I think I have only left my children overnight once with Hubby. I went to a lovely wedding in Scotland. I think that I spent weeks preparing for it. The right food in the fridge – the stuff you can just put in the oven and know everyone will eat. The right activities planned to keep everyone occupied and happy. House clean, tidy, clothes washed, ironed – everything done.
This time I left them for nearly 3 weeks to go home to Australia because of my Dad (see last week’s post) and I only had 3 hours notice! In that time, I had to pack, find passports, find all the Christmas presents from Santa, sort into 2 x black bin bags and hide them in the shed, shower, get dressed and go!
So, the house was not clean and tidy and the clothes were not washed and ironed. There were no activities planned. The fridge was full of fresh food, for cook from scratch recipes.
Hubby was in for an exciting time!
As a control freak it is a huge thing to have to hand over the reins to someone for so long, with no preparation. But there was nothing I could do about, nothing I could say and I just had to go. There was so much happening in Australia, that I really didn’t have time or the heart to even think about what was going on at home. I had to trust and I had to let go of those reins.
And they survived and so did I.
They were a little feral – overtired and full of sugar, badly dressed.
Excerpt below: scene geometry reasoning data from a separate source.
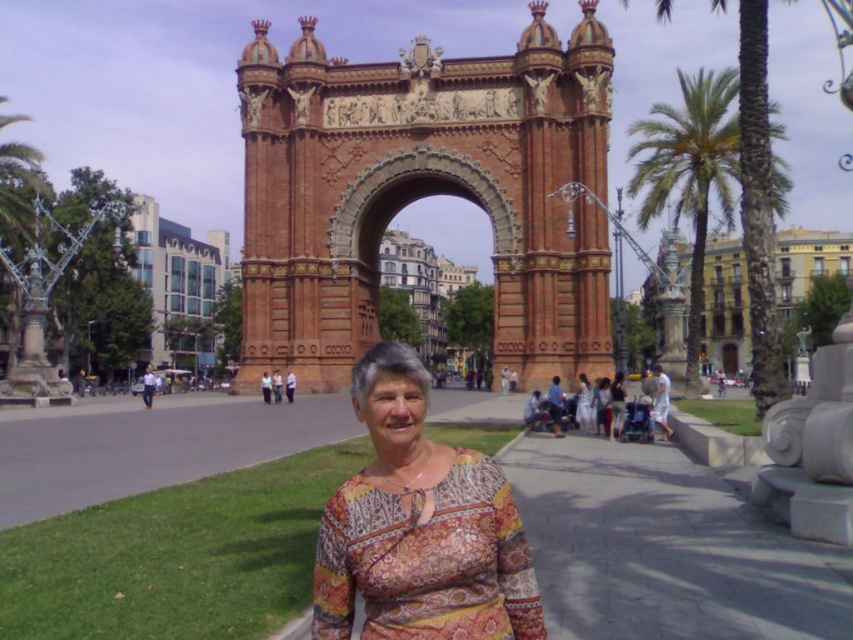 Who is more distant from viewer, (498, 176) or (618, 372)?

Point (498, 176)

Can you confirm if brown brick arch at center is positioned to the right of printed fabric blouse at center?

No, brown brick arch at center is not to the right of printed fabric blouse at center.

This screenshot has height=640, width=853. What are the coordinates of `brown brick arch at center` in the screenshot? It's located at (422, 193).

Can you confirm if green leafy palm tree at right is taller than printed fabric blouse at center?

Indeed, green leafy palm tree at right has a greater height compared to printed fabric blouse at center.

Does point (697, 269) come farther from viewer compared to point (619, 416)?

Yes.

The image size is (853, 640). I want to click on green leafy palm tree at right, so click(689, 172).

Between point (409, 424) and point (699, 305), which one is positioned behind?

The point (699, 305) is behind.

Can you confirm if printed cotton blouse at center is shorter than green leafy palm tree at right?

Indeed, printed cotton blouse at center has a lesser height compared to green leafy palm tree at right.

Does point (463, 576) come farther from viewer compared to point (689, 129)?

That is False.

Where is `printed cotton blouse at center`? This screenshot has height=640, width=853. printed cotton blouse at center is located at coordinates tap(419, 528). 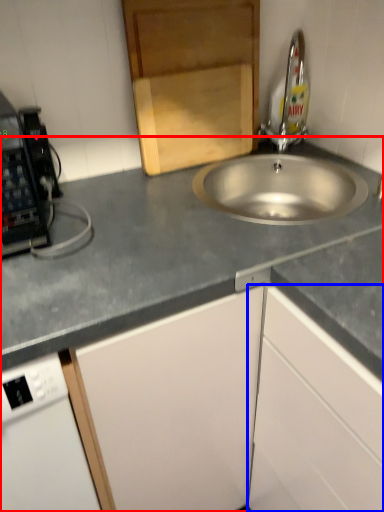 Question: Which of the following is the farthest to the observer, countertop (highlighted by a red box) or cabinetry (highlighted by a blue box)?

Choices:
 (A) countertop
 (B) cabinetry

Answer: (B) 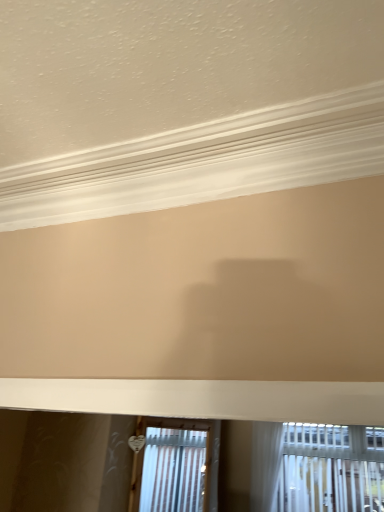 Describe the element at coordinates (265, 464) in the screenshot. The width and height of the screenshot is (384, 512). I see `white sheer curtain at lower center` at that location.

Identify the location of white sheer curtain at lower center. This screenshot has height=512, width=384. (265, 464).

Locate an element on the screen. This screenshot has height=512, width=384. white sheer curtain at lower center is located at coordinates (265, 464).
But they were semi-clean and the house was clean and the washing was done.
Things were a little untidy and I am still finding stuff that was put back in the wrong place.
The fridge was full of junk food and oven food. But it had food in it.
Not bad Hubby, not bad at all!
Were they glad to see me – oh yes. Do they like being back to Mummy routine – oh yes. Have they forgotten completely all their gratefulness that I was back and have started taking advantage of Mummy again – oh yes.
But I am grateful for the experience of abandoning my children – I am glad we all just got on and dealt with it all. I am also grateful that I got to spend some time with my sister, mother and family as a grown up with no kids – that was quite nice and something I could do again (but not for the same reason of course.)
And I have a new threat to yell at the children when they are driving me mad – “DO YOU WANT ME TO GO AWAY AGAIN!” Works a treat!